04 octobre 2009
La fin d'une époque
Cher lecteur (de mon coeur)
Voilà, c'est fini. On a tant ressassé les mêmes théories. On a tellement tiré chacun de notre côté (enfin pas moi hein, j'suis quand même pas un garçon facile, je te le rappelle).
Oui c'est bon je sais, c'est pas de moi mais de Jean Louis Aubert. Je voulais même te la mettre en guise d'accompagnement musical pour ce dernier post mais je me suis dit que d'une part ca faisait un peu trop mélo (et je ne suis pas bon quand je donne dans le mélo) et d'autre part que j'allais quand même pas me fatiguer à chercher comment on met un lien deezer pour un blog que je ferme. J'avais aussi pensé à Je suis venu te dire que je m'en vais mais pour le coup, ca sonnait un peu faux vu que dans les faits, ca fait quand même un bail que je suis parti (ca fait beaucoup de "fait" pour la même phrase mais je suis sûr qu'en lecteur compréhensif et amoureux de la prose blackmilkienne empreinte de maladresse, de syntaxe hésitante et de digression aussi longue qu'un jour sans amour, tu sauras me pardonner. Une fois de plus). J'avais aussi Sur toi de Zazie dans un coin de la tête mais j'ai jamais osé y croire vraiment, peut être parce qu'inconsciemment je savais qu'à l'instant où j'écrirais ces lignes cela ne serait pas d'actualité.

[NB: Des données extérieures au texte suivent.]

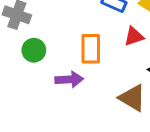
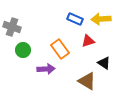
orange rectangle: (91, 49) -> (60, 49), turned -36

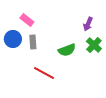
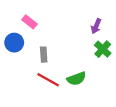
gray rectangle: (33, 42) -> (44, 55), moved
green semicircle: (67, 50) -> (76, 79), moved

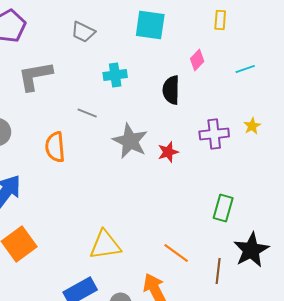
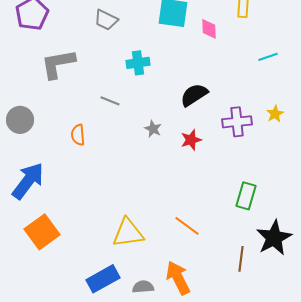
pink diamond: (197, 60) -> (209, 29), moved, turned -45
black semicircle: (171, 90) -> (194, 95), moved, turned 56
gray star: (130, 141) -> (153, 129), size x0.5
orange semicircle: (55, 147) -> (78, 135), size x0.7
orange line: (176, 253) -> (187, 226), moved

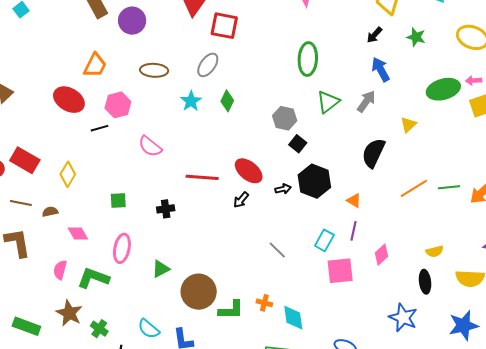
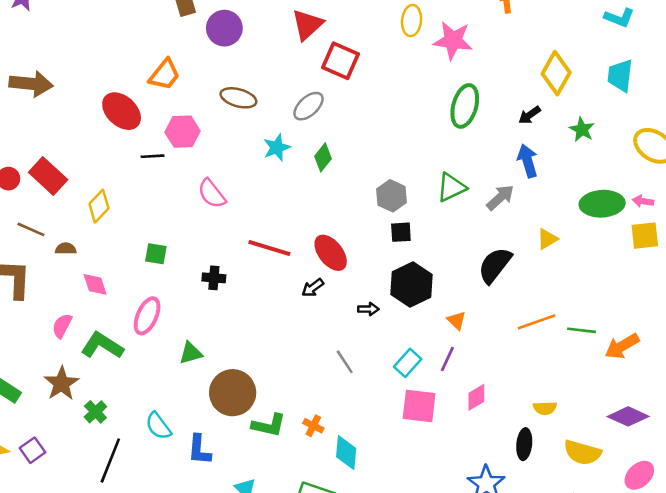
green ellipse: (308, 59) -> (465, 106), moved
black square: (298, 144) -> (401, 232), turned 36
black arrow: (283, 189) -> (368, 309), moved

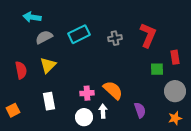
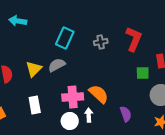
cyan rectangle: (79, 34) -> (65, 38), turned -40
gray semicircle: (44, 37) -> (57, 65), moved
pink cross: (87, 93) -> (73, 97), size x1.5

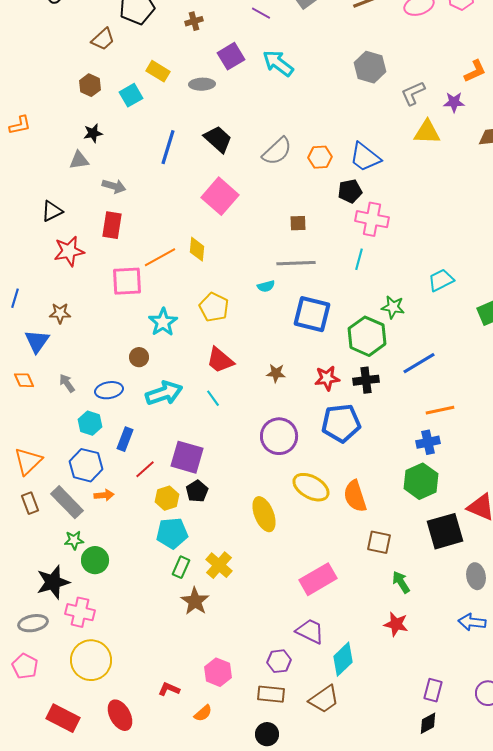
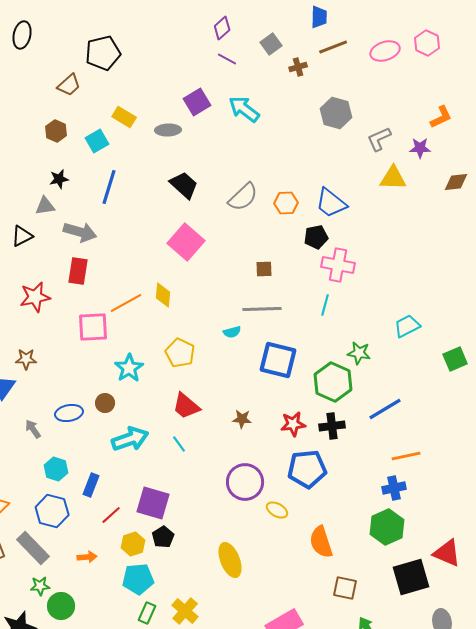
brown cross: (194, 21) -> (298, 67), moved
blue line: (168, 147) -> (109, 187), moved
gray arrow: (114, 186) -> (80, 232), size x1.4
black triangle: (52, 211) -> (22, 236), moved
blue ellipse: (109, 390) -> (69, 413), moved
yellow ellipse: (311, 487) -> (277, 510), moved, size x0.6
orange arrow: (104, 495) -> (87, 557), moved

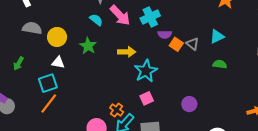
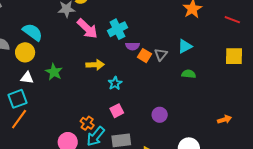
cyan semicircle: (96, 20) -> (32, 32), moved, size x1.5
gray triangle: (193, 44) -> (161, 54), turned 32
green star: (88, 46) -> (54, 72), moved
cyan star: (146, 71) -> (115, 83), size x0.6

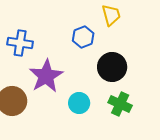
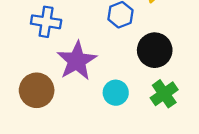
green cross: (120, 104) -> (164, 94), turned 30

Nous y voilà donc, au moment fatidique, celui de te dire au revoir. Je tiens tout d'abord à te dire qu'étonnamment, ca n'a rien de facile. Je l'abordais récemment dans un mail avec l'une d'entre toi,j'ai envie d'écrire ce post depuis des semaines sans pouvoir y parvenir. Je tiens d'ailleurs à te remercier pour ton incommensurable patience et tes gentils commentaires, posts ou mails d'au revoir ou d'hommage. Je remercie également mon producteur (canalblog) qui m'a toujours soutenu, me mettant même parfois un peu trop en avant dans ses fameux "coups de coeur" (c'est le moment où je me la joue, désolé on ne se refait pas) et à qui j'ai fait gagné beaucoup d'argent grâce aux pubs coupant joyeusement mes écrits. Je remercie ma mère sans qui je ne serai pas là (dans ce cas, je pense qu'il est inutile de t'expliquer) et mon employeur qui aura tout de même sponsorisé les trois quarts de mes posts par la mise à disposition (involontaire) de moyens informatiques et d'une paie pas toujours méritée (sans parler des sources multiples d'inspiration). Enfin ca c'était à la belle époque, celle où j'avais le temps de surfer du bureau et où je postais tous les jours (mais tu l'auras remarqué, tu ne peux plus la voir, plus de la moitié des posts étant "offline").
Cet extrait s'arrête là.